The input:
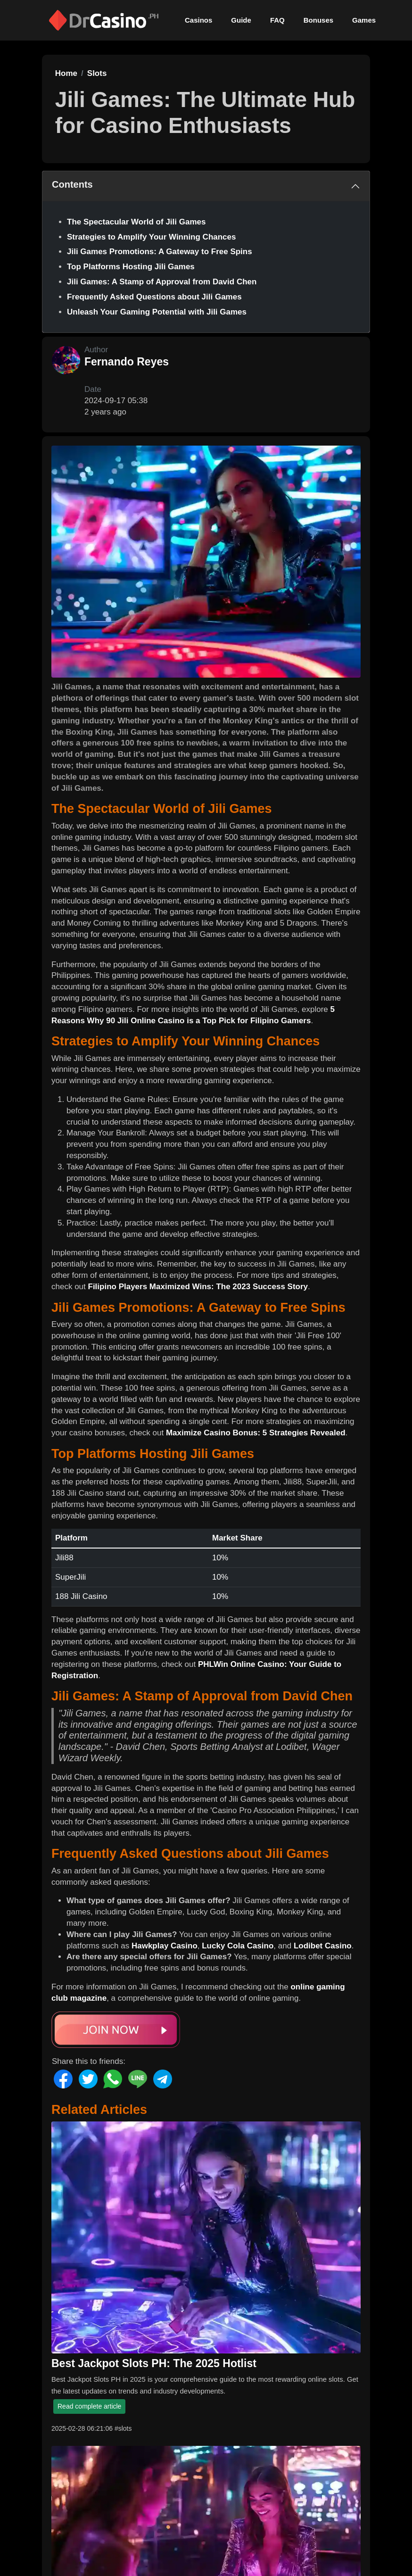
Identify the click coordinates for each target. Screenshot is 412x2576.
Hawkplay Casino (165, 1945)
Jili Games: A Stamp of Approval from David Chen (161, 281)
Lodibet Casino (323, 1945)
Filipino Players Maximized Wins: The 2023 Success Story (198, 1286)
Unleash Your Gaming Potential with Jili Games (157, 311)
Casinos (198, 20)
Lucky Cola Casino (237, 1945)
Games (364, 20)
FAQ (277, 20)
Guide (241, 20)
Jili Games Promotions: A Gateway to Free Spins (159, 251)
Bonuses (318, 20)
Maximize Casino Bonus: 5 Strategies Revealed (256, 1432)
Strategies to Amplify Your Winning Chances (151, 236)
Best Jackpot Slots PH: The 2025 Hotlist (153, 2363)
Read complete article (89, 2406)
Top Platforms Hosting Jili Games (131, 266)
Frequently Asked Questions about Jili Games (154, 296)
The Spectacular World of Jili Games (136, 221)
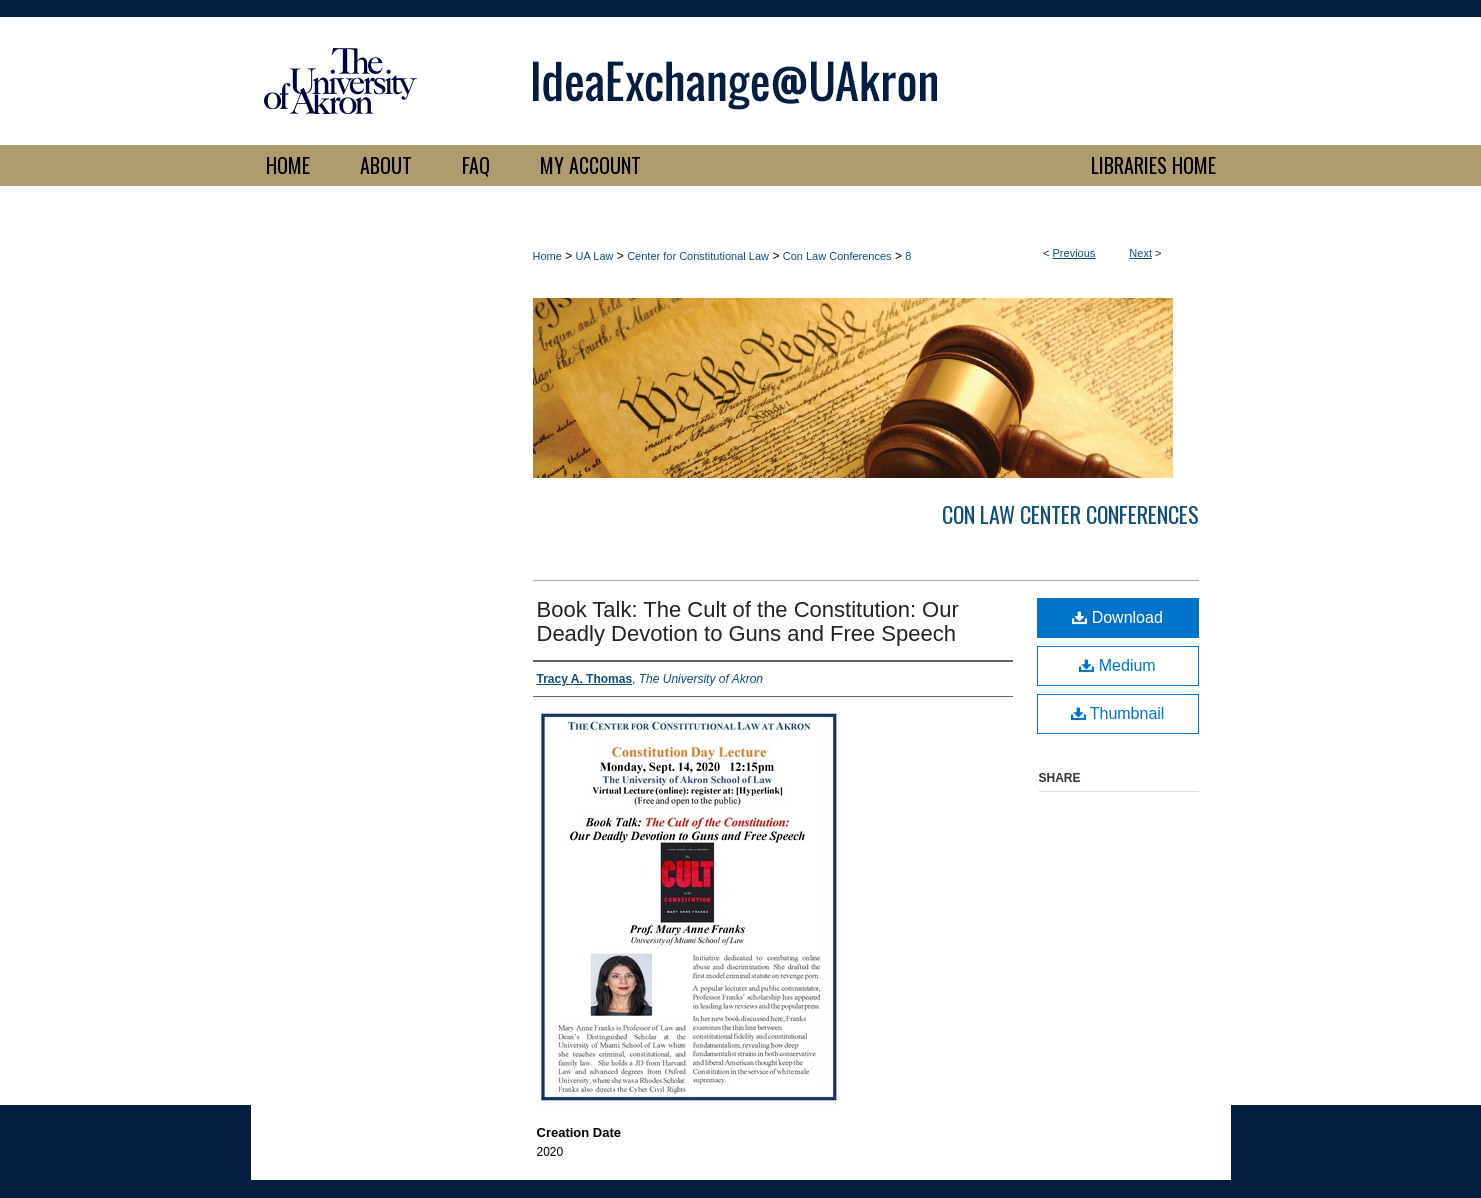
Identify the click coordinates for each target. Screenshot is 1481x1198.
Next (1140, 253)
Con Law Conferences (837, 256)
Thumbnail (1118, 713)
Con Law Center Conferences (1070, 514)
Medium (1117, 665)
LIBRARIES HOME (1153, 165)
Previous (1074, 253)
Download (1117, 617)
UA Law (595, 256)
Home (547, 256)
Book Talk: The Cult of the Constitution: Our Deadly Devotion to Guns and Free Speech (748, 621)
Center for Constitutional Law (698, 256)
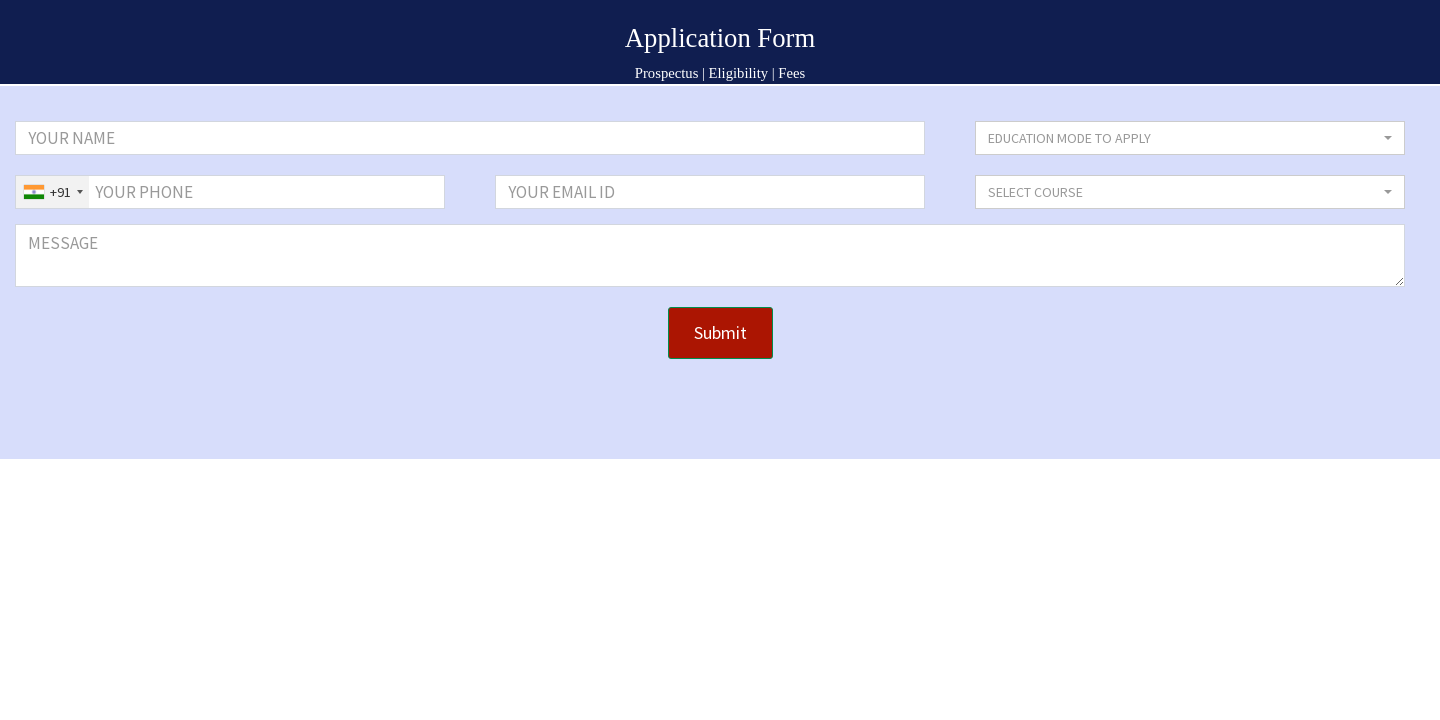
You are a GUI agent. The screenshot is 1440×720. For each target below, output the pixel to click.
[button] (1190, 138)
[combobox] (52, 192)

Aim of the task: Above are records with pictures. Reproduce exactly only the lines from the line with "LIBRARIES HOME (1153, 165)" through the line with "You are a GUI", both ends included, and leave the pictures out.

Response area:
LIBRARIES HOME (1153, 165)
Previous (1074, 253)
Download (1117, 617)
UA Law (595, 256)
Home (547, 256)
Book Talk: The Cult of the Constitution: Our Deadly Devotion to Guns and Free Speech (748, 621)
Center for Constitutional Law (698, 256)
You are a GUI agent. The screenshot is 1440×720. For each target below, output the pixel to click.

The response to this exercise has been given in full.